> **WORK ORDER**: Your answer is a copy of every line in the records where "sich" appears.

Extracted page text data
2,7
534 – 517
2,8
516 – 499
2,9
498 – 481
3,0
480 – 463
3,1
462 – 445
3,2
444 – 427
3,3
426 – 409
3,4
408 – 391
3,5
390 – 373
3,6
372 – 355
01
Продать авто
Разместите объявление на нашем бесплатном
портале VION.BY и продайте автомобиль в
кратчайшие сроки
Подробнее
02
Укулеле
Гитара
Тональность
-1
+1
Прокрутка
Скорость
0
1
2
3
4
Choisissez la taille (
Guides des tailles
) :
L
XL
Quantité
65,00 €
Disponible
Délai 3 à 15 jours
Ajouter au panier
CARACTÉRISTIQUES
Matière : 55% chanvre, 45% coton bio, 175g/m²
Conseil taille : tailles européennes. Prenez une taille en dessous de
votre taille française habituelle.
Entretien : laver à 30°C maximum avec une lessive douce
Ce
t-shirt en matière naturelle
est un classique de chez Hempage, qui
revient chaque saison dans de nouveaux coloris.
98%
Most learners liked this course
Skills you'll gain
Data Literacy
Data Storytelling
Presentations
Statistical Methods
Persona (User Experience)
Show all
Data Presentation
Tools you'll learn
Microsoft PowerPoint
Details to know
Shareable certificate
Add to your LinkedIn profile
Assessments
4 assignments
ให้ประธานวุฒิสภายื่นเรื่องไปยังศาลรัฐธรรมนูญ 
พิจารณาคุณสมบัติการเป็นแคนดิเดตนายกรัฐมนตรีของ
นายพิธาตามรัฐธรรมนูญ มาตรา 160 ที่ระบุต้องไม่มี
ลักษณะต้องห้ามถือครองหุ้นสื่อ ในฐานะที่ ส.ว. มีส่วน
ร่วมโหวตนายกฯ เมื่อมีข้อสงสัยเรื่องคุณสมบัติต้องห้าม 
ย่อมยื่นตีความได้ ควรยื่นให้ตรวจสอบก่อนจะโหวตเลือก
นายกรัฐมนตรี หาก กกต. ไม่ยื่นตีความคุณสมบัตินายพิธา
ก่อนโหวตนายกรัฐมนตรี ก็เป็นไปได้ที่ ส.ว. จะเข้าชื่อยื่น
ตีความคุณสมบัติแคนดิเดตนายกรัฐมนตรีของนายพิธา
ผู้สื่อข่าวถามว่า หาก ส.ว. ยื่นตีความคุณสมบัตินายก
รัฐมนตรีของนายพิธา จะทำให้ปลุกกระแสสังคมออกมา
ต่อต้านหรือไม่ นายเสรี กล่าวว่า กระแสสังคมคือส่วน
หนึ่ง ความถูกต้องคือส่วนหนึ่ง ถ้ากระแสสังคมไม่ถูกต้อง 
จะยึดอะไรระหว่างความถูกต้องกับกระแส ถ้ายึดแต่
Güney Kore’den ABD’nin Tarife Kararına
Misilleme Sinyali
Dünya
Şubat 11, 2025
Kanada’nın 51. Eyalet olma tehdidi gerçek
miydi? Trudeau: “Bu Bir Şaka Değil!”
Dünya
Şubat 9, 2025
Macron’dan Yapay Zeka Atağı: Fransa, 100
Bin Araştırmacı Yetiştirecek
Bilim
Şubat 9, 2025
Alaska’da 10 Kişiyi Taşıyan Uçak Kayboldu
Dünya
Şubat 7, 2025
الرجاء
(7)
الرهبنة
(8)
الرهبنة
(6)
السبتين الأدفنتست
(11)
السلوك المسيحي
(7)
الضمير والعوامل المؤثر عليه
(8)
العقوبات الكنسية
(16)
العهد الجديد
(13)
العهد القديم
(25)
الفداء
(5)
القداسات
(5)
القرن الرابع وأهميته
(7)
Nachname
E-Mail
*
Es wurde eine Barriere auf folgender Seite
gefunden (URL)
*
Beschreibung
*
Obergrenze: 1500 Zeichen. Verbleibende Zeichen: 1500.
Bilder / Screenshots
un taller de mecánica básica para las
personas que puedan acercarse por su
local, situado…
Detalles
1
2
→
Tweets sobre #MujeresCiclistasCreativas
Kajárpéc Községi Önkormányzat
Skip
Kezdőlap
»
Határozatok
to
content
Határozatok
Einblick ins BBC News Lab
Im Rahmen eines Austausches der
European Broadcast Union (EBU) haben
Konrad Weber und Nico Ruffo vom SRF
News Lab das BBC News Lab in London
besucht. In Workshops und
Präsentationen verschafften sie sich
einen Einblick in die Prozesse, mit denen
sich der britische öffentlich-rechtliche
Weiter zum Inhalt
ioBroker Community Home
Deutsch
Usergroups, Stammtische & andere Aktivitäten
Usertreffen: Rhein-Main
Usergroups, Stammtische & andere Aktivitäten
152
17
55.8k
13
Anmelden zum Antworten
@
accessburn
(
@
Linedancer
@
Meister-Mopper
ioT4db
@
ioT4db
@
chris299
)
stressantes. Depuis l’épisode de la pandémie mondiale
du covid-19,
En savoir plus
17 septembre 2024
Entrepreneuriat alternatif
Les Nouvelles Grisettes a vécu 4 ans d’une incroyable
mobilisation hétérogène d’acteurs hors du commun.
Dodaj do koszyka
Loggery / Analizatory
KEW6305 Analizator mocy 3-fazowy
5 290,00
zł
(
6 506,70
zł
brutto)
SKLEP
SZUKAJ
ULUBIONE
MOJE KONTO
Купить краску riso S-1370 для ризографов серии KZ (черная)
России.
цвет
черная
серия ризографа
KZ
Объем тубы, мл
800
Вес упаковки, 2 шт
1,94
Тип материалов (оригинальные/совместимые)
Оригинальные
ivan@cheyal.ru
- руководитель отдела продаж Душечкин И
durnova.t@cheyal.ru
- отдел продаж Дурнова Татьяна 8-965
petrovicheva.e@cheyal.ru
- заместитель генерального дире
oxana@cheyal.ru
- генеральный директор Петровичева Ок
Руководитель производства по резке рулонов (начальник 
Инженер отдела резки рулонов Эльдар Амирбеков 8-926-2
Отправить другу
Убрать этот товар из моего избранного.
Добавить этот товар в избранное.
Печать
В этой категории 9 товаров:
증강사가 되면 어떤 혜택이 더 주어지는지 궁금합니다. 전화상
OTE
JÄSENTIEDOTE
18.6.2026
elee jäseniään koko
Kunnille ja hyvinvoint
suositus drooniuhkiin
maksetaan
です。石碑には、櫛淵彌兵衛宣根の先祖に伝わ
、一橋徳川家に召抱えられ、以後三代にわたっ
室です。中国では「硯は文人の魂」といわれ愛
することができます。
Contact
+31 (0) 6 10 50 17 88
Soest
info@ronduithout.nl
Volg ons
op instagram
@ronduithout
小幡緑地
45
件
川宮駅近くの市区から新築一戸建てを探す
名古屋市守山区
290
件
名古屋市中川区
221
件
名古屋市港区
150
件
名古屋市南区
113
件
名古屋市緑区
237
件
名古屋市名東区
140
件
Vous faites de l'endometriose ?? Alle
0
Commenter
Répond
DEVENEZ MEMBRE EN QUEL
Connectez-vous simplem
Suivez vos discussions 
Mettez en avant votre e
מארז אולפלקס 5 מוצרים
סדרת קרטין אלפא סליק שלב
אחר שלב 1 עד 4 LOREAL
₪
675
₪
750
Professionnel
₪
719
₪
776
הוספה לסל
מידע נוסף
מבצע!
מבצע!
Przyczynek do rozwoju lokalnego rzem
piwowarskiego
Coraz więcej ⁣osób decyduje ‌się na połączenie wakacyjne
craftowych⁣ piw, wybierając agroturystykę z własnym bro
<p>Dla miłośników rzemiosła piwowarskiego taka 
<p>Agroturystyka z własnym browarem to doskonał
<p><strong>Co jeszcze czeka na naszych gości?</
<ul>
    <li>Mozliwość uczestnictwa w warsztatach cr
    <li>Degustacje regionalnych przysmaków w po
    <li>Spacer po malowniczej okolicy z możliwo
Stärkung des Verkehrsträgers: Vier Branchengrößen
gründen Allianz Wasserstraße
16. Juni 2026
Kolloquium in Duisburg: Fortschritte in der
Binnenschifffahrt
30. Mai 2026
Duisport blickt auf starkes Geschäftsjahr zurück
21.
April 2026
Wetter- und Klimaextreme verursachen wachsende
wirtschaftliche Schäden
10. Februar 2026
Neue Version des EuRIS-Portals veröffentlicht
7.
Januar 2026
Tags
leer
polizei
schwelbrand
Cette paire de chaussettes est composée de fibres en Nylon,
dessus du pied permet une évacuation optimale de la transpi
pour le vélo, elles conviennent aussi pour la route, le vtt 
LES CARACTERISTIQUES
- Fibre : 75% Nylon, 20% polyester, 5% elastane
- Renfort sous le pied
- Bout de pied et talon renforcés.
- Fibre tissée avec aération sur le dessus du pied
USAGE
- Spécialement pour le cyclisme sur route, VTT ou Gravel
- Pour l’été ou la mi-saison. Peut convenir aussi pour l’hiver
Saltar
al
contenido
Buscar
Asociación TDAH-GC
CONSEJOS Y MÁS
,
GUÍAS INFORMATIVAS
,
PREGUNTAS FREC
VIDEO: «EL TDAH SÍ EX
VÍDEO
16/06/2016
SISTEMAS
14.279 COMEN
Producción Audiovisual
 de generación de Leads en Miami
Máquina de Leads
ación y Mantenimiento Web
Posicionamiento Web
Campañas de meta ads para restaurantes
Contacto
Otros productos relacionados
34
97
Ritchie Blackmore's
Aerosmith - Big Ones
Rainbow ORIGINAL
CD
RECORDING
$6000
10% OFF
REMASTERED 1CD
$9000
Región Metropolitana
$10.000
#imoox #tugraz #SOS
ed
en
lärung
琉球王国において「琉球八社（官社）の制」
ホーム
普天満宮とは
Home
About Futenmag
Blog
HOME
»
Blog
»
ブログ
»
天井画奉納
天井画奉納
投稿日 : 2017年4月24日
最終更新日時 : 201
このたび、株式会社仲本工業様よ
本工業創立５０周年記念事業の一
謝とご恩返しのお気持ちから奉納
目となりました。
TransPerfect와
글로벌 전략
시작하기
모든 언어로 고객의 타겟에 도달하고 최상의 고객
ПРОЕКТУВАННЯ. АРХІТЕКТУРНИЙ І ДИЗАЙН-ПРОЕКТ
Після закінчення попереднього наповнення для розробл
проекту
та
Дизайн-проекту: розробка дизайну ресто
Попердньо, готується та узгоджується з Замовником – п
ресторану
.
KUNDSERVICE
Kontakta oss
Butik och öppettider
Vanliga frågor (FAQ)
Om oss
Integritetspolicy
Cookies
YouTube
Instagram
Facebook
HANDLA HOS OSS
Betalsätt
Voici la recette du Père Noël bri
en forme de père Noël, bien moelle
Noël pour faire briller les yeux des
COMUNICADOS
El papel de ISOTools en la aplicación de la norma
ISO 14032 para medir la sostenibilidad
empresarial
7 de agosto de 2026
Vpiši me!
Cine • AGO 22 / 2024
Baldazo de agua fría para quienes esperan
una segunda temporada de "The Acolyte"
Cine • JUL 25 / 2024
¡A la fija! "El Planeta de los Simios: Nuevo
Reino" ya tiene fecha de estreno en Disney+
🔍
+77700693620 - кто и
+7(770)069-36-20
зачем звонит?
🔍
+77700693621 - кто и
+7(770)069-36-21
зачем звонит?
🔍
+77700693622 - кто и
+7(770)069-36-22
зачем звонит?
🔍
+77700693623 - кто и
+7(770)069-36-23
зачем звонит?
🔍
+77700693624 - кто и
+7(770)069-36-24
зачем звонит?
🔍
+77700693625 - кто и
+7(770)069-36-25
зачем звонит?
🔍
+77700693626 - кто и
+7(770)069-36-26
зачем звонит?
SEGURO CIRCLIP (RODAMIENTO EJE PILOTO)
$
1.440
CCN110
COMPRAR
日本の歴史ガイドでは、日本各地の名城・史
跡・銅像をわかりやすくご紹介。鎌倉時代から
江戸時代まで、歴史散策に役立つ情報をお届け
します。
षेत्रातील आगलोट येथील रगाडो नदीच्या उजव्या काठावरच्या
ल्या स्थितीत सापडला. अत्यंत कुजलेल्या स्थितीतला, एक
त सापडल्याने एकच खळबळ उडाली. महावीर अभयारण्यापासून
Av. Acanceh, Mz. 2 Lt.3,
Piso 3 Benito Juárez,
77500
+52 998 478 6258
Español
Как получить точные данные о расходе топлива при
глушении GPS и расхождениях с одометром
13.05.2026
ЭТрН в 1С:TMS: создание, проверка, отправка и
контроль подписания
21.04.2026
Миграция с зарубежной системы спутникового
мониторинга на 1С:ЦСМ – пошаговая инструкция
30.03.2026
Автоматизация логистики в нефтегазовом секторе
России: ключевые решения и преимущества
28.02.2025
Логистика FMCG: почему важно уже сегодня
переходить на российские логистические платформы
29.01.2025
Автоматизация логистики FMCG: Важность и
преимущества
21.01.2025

> **SOLUTION TO THE EXERCISE**:
Präsentationen verschafften sie sich
sich der britische öffentlich-rechtliche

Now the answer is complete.